米国の古くからの信頼関係で結ばれた同盟国、タイが、主要超大国間でバランスをとる政策に、ついに入った。しかも近年、軍事当局の方針では、タイはむしろ中国とより緊密な協力を行なうようになっている。
地域のより小さな国、たとえばカンボジアやラオスに対する中国の強大極まる影響とならんで、いま中国はASEANのより大きく影響力のある国をも自陣営に引き込む能力があることを示している。合同演習はとりわけ示唆的だ。何しろそれは、中国が将来も米国にかわって地域の安定と安全の主要な保証人としてのサービスを続ける潜在的用意があることを示しているのだから。中国の軍事力は複数の方向性で、既に太平洋西部に常駐する米国の潜在力を超えている。
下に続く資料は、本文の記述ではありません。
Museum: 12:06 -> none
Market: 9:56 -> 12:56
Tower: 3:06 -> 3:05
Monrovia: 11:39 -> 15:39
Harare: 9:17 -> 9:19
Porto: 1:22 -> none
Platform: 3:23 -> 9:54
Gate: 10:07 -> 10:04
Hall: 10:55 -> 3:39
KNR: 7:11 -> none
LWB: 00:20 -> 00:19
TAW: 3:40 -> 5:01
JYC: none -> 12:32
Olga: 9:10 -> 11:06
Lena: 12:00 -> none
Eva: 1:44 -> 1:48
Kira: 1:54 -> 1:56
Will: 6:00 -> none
将来的に軍事力のバランスはさらに米国に不利なほうに傾きそうだ。
軍事的優位、およびソフトパワー部門における圧倒的優位が、なお米国には最重要な長所として残っている。しかし軍事的優位は一貫して下がっていくし、「ソフトな」パワーも米国自身の外交によって崩壊していっている。その政策も、目指す方向も、米国のアジアの同盟諸国には、ますます分かりにくくなってきている。
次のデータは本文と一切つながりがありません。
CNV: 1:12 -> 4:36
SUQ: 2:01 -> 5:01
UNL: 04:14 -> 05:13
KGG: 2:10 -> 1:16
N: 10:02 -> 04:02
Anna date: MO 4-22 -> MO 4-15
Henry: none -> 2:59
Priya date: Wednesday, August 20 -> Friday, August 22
米国が米国的価値観を侵略的に輸出し、外国の内政に干渉することに熱心なことにより、米国の古くからの友人たちが、米国に危機感をもって対するようになっている。30年にわたり米国の忠実な友人だったエジプト大統領ホスニ・ムバラク氏が、のちに米国の支援によって追い落とされたことは、世界中の米国のパートナー諸国に教訓を与えた。この教訓は注目されないではいなかった。
中国の台頭は、タイのようなより小ぶりな国にとっては、政治的策動の新たなチャンスである。米国の深刻な過ちにより、多くの政府が中国に訴えかけ、中国を世界政治における主要な「安全保障の守り手」として期待するようになっている。外国における大型演習では、技術・軍事的観点から、中国が既に多くの点でその役割を担う用意があることが示されている。